[310] 2nd November (Scrinia Ceciliana).

[311] Full details of the operations against the rebels will be found in the Sadler Papers; Sir Ralph Sadler being the Warden of the East and Middle Marches, and Paymaster-general of the army.

[312] The Earl of Westmoreland succeeded in escaping to Flanders, and thence to Spain. He remained a pensioner of Philip’s for years afterwards, plotting against England, and beseeching payment of the grudging dole which the Spanish King had assigned to him. Northumberland was captured by Murray and imprisoned in Lochleven; and at the time of the Regent’s assassination, Elizabeth’s special envoys from the Border were negotiating for Northumberland’s surrender. He was delivered to the English Government in 1572 by the Regent Morton, and beheaded at York.

[313] On the pretext of negotiating once more for the return of the Spanish property seized, Alba sent to England, in October, the famous Italian general, Ciapino Vitello, and in his letters to Sadler, Cecil expresses great anxiety as to the probability of an attack being made by Alba on Hartlepool at the time. English writers have always assumed that Ciapino came to England in order to take command of a force to be sent by Alba to England, but there is no trace of such a project in Alba’s or Guzman’s letters. Ciapino was forced, however, to leave his large retinue at Dover, and considerable delay took place before even he was received. Alba states to Philip that Cecil and Leicester had been, or were to be, bribed by the bankers Spinola and Fiesco, to allow Ciapino to come to England (Spanish State Papers, Elizabeth), but Leicester sent word to Ciapino, as soon as the rising in the north was known, that his stay in England was considered very suspicious. He was then hurried away as soon as possible. There was really, however, not the slightest ground at the time to fear an armed invasion by Alba in favour of Mary. He wrote to Philip, 11th December, that he expected the rising “would all end in smoke,” and he would not move a step without Philip’s precise instructions.
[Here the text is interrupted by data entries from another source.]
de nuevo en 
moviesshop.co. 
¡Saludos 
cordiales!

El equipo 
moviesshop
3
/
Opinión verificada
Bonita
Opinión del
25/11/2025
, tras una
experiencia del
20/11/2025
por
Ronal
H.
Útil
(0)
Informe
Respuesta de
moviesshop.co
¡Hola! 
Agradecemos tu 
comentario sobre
[314] See inter alia the Bishop of Ross’s letter to Philip, 4th November 1569 (Spanish State Papers, Elizabeth). His mistress, he says, had ordered him to remonstrate with Elizabeth against her imprisonment at Tutbury, and to demand either her restoration to her throne, or that she should be allowed to go over to France or Spanish Flanders. He can get no answer from Elizabeth, he says, and therefore in Mary’s name fervently begs for Philip’s aid.

[315] Very large sums were granted by Elizabeth for this purpose. To Count Mansfield alone she promised 100,000 crowns payable in three months, and a like sum in two years. In February the Prince of Orange sent an envoy to England to beg for similar aid, which was to be largely supplemented by the Flemings in England. The envoy was secretly lodged in Cecil House.

[316] There is an interesting memorandum of this period in Cecil’s hand (Hatfield Papers, part i., Nos. 1452 and 1455), entitled, “Extract of ye booke of ye state of ye realme,” in which the various dangers set forth in this page and the remedies therefor are described. The dangers are—the conspiracy of the Pope and the Kings of France and Spain against England; that of Mary Queen of Scots; the decay of civil obedience and of martial power in the country; the interruption of trade with Flanders, and the shortcomings in England’s treaties with foreign princes.

[317] Hatfield Papers, part i.

[318] Ibid.

[319] See her letters in Labanoff, iii., and also Banister’s Confessions (Hatfield).